Глава этой семьи оказался лесорубом, и люди говорили, что погиб он на участке под упавшим священным деревом. Никто не знал, решил ли он нарушить запрет и добыть золотого песка, или же дерево подгнило от старости и рухнуло само, но только ни один из бригады не отважился подойти к священному дереву, поэтому вдове самой пришлось откапывать тело мужа. И тут уж кое-кто переходил на шёпот, будто страшась прогневить богов триверы, но говорили, что под корнями дерева вдова вместе с телом покойника откопала железную пещеру, а в ней нашла хрустальную колыбель с младенцем, вот и принесла её из леса. Клясться никто бы не стал, но поговаривали, будто своего ребёнка она потеряла при родах, а вместо него взяла лесного найдёныша. Только долго малыш счастливым не был. Пряха заболела неведомой болезнью - не иначе проклятьем, и стала чахнуть на глазах. Ослабла настолько, что и ходить не могла, вскоре исчезла из мира живых, а на месте дома выросло золотое дерево. Соседи, не знавшие что делать с ребёнком, посоветовались и отнесли его к воротам храма.

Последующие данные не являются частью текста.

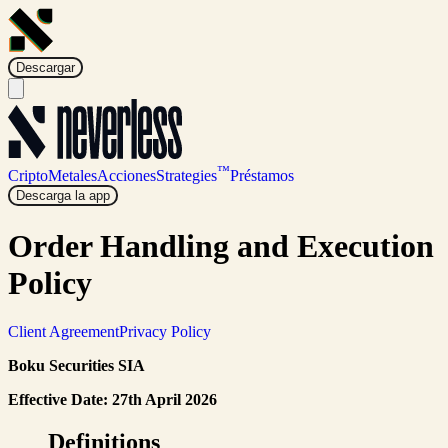
Descargar
™
Cripto
Metales
Acciones
Strategies
Préstamos
Descarga la app
Order Handling and Execution
Policy
Client Agreement
Privacy Policy
Boku Securities SIA
Effective Date: 27th April 2026
Definitions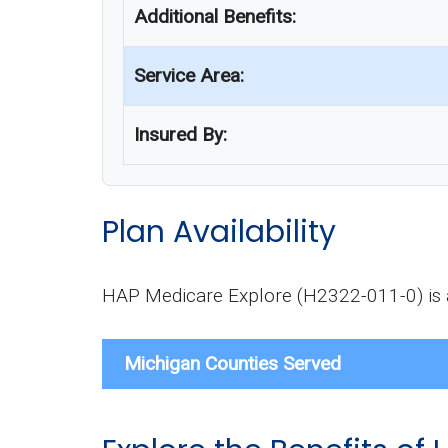
Additional Benefits:
Service Area:
Insured By:
Plan Availability
HAP Medicare Explore (H2322-011-0) is av
Michigan Counties Served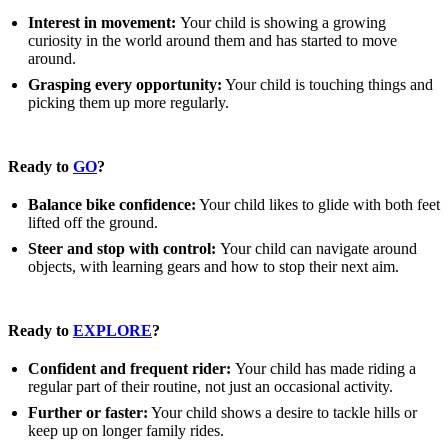
Interest in movement:
Your child is showing a growing
curiosity in the world around them and has started to move
around.
Grasping every opportunity:
Your child is touching things and
picking them up more regularly.
Ready to
GO
?
Balance bike confidence:
Your child likes to glide with both feet
lifted off the ground.
Steer and stop with control:
Your child can navigate around
objects, with learning gears and how to stop their next aim.
Ready to
EXPLORE
?
Confident and frequent rider:
Your child has made riding a
regular part of their routine, not just an occasional activity.
Further or faster:
Your child shows a desire to tackle hills or
keep up on longer family rides.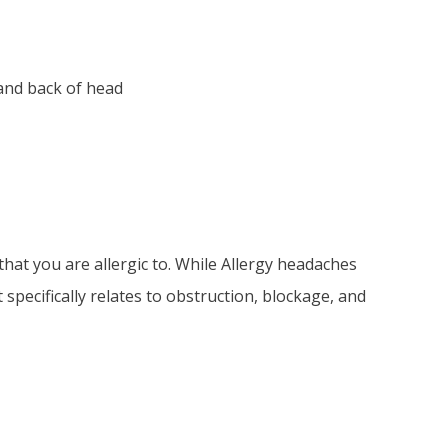
 and back of head
at you are allergic to. While Allergy headaches
specifically relates to obstruction, blockage, and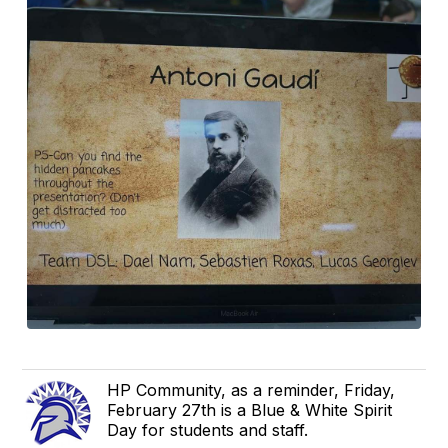
HP Community, as a reminder, Friday,
February 27th is a Blue & White Spirit
Day for students and staff.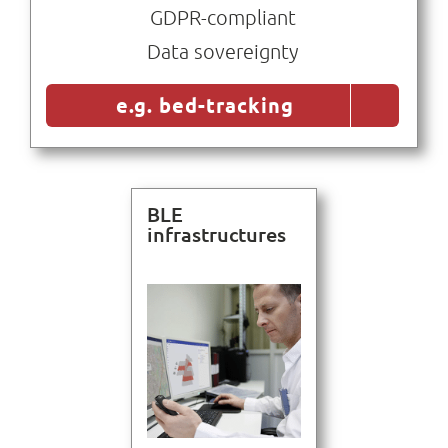
GDPR-compliant
Data sovereignty
e.g. bed-tracking
BLE
infrastructures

Леам ходил взглянуть на дом лесоруба и пряхи и действительно обнаружил за покосившимся забором раскинувшее ветви молодое золотое дерево, проросшее сквозь крышу хаты. Всё это было неимоверно странным, ведь ещё совсем недавно священные деревья росли лишь в глубине непроходимых чащоб Большой земли, будто тщательно защищаемые от человеческого посягательства самой Уньо. И что же это за проклятье, которое обращает людей в священные деревья? Раньше ни о чём подобном Леаму слышать не приходилось. Вопросов стало больше, чем прежде.

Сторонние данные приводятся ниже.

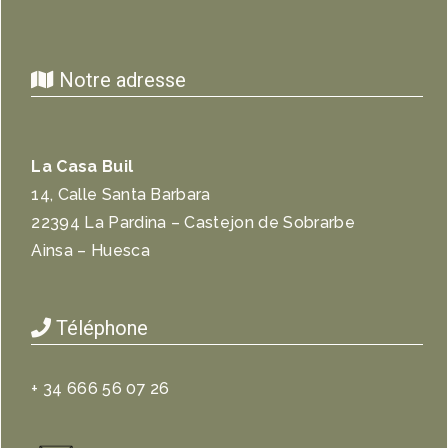
Notre adresse
La Casa Buil
14, Calle Santa Barbara
22394 La Pardina – Castejon de Sobrarbe
Ainsa – Huesca
Téléphone
+ 34 666 56 07 26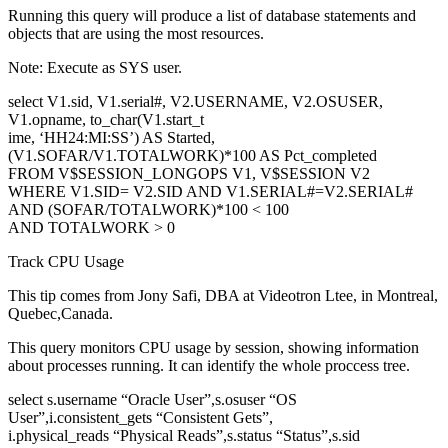
Running this query will produce a list of database statements and
objects that are using the most resources.
Note: Execute as SYS user.
select V1.sid, V1.serial#, V2.USERNAME, V2.OSUSER,
V1.opname, to_char(V1.start_t
ime, ‘HH24:MI:SS’) AS Started,
(V1.SOFAR/V1.TOTALWORK)*100 AS Pct_completed
FROM V$SESSION_LONGOPS V1, V$SESSION V2
WHERE V1.SID= V2.SID AND V1.SERIAL#=V2.SERIAL#
AND (SOFAR/TOTALWORK)*100 < 100
AND TOTALWORK > 0
Track CPU Usage
This tip comes from Jony Safi, DBA at Videotron Ltee, in Montreal,
Quebec,Canada.
This query monitors CPU usage by session, showing information
about processes running. It can identify the whole proccess tree.
select s.username “Oracle User”,s.osuser “OS
User”,i.consistent_gets “Consistent Gets”,
i.physical_reads “Physical Reads”,s.status “Status”,s.sid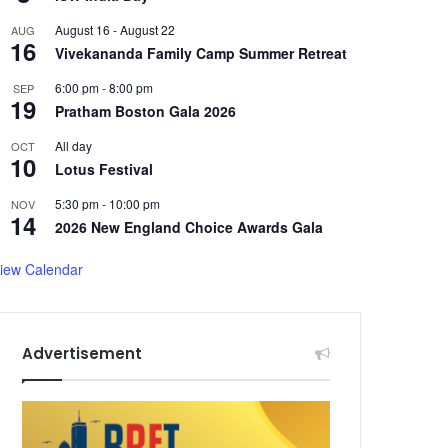
August 16
-
August 22
AUG
16
Vivekananda Family Camp Summer Retreat
6:00 pm
-
8:00 pm
SEP
19
Pratham Boston Gala 2026
All day
OCT
10
Lotus Festival
5:30 pm
-
10:00 pm
NOV
14
2026 New England Choice Awards Gala
iew Calendar
Advertisement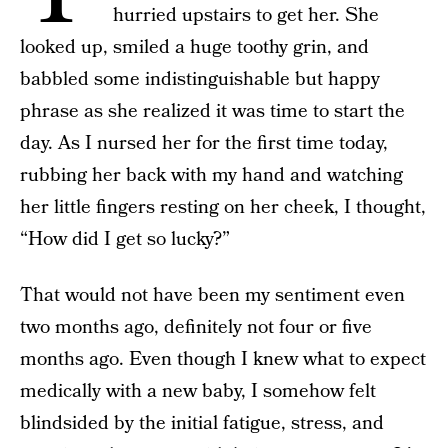
hurried upstairs to get her. She
looked up, smiled a huge toothy grin, and
babbled some indistinguishable but happy
phrase as she realized it was time to start the
day. As I nursed her for the first time today,
rubbing her back with my hand and watching
her little fingers resting on her cheek, I thought,
“How did I get so lucky?”
That would not have been my sentiment even
two months ago, definitely not four or five
months ago. Even though I knew what to expect
medically with a new baby, I somehow felt
blindsided by the initial fatigue, stress, and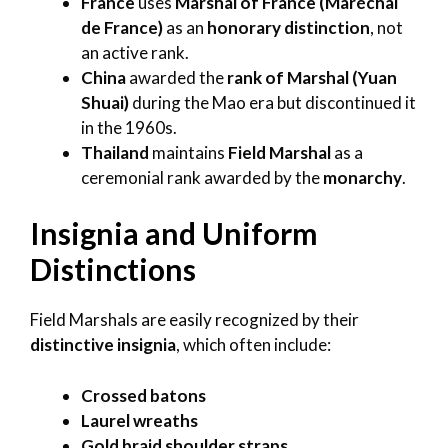
France
uses
Marshal of France (Maréchal
de France)
as an
honorary distinction
, not
an active rank.
China
awarded the
rank of Marshal (Yuan
Shuai)
during the Mao era but discontinued it
in the 1960s.
Thailand
maintains
Field Marshal
as a
ceremonial rank awarded by the
monarchy
.
Insignia and Uniform
Distinctions
Field Marshals are easily recognized by their
distinctive insignia
, which often include:
Crossed batons
Laurel wreaths
Gold braid shoulder straps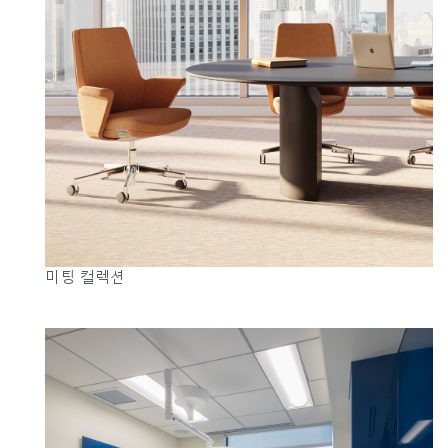
미팅 컬렉션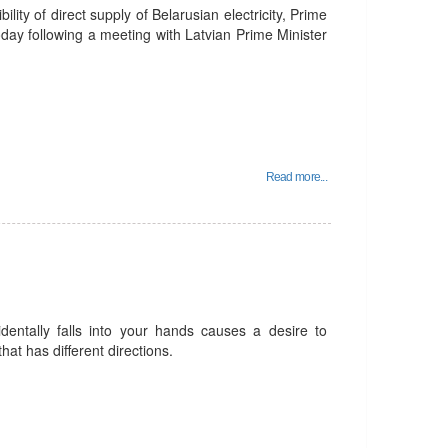
ility of direct supply of Belarusian electricity, Prime
day following a meeting with Latvian Prime Minister
Read more...
identally falls into your hands causes a desire to
that has different directions.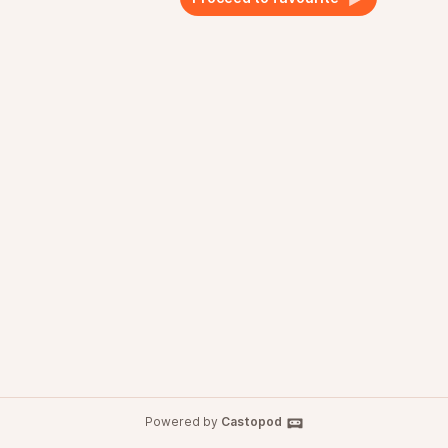
Powered by
Castopod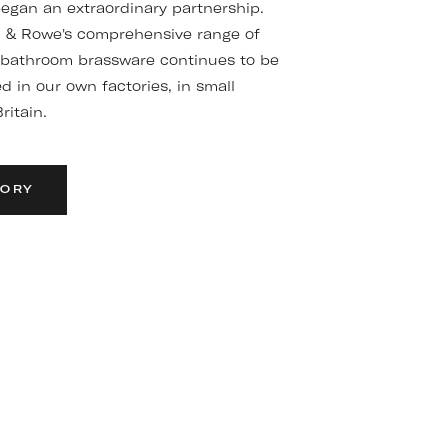
gan an extraordinary partnership.
n & Rowe's comprehensive range of
 bathroom brassware continues to be
 in our own factories, in small
ritain.
TORY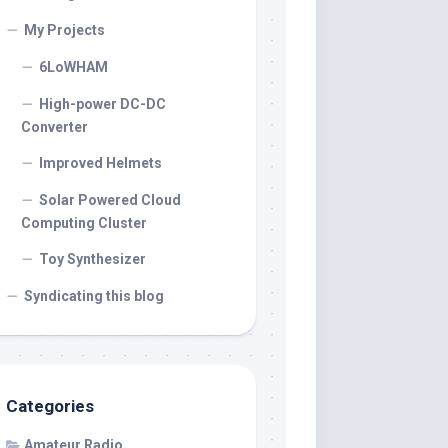
My Projects
6LoWHAM
High-power DC-DC
Converter
Improved Helmets
Solar Powered Cloud
Computing Cluster
Toy Synthesizer
Syndicating this blog
Categories
Amateur Radio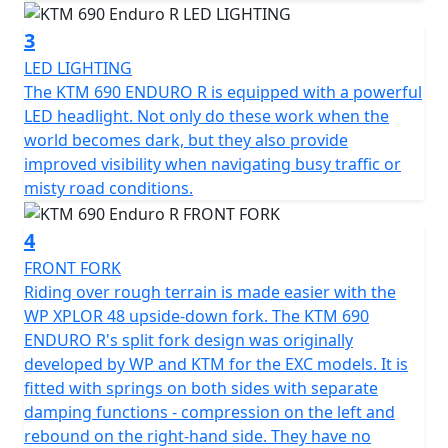
3
LED LIGHTING
The KTM 690 ENDURO R is equipped with a powerful
LED headlight. Not only do these work when the
world becomes dark, but they also provide
improved visibility when navigating busy traffic or
misty road conditions.
4
FRONT FORK
Riding over rough terrain is made easier with the
WP XPLOR 48 upside-down fork. The KTM 690
ENDURO R's split fork design was originally
developed by WP and KTM for the EXC models. It is
fitted with springs on both sides with separate
damping functions - compression on the left and
rebound on the right-hand side. They have no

Но что ещё глубже задевало и гораздо сильнее беспокоило Леама, так это какие-то неописуемые сны. Такие настоящие, что иногда он даже терялся, не в силах понять, которая из жизней подлинная. Просыпаясь, он подолгу не мог прийти в себя, а каждый раз перед сном обязательно читал все известные ему защитные заповеты. Но ни один не помогал. Ничто не спасало от проклятых видений.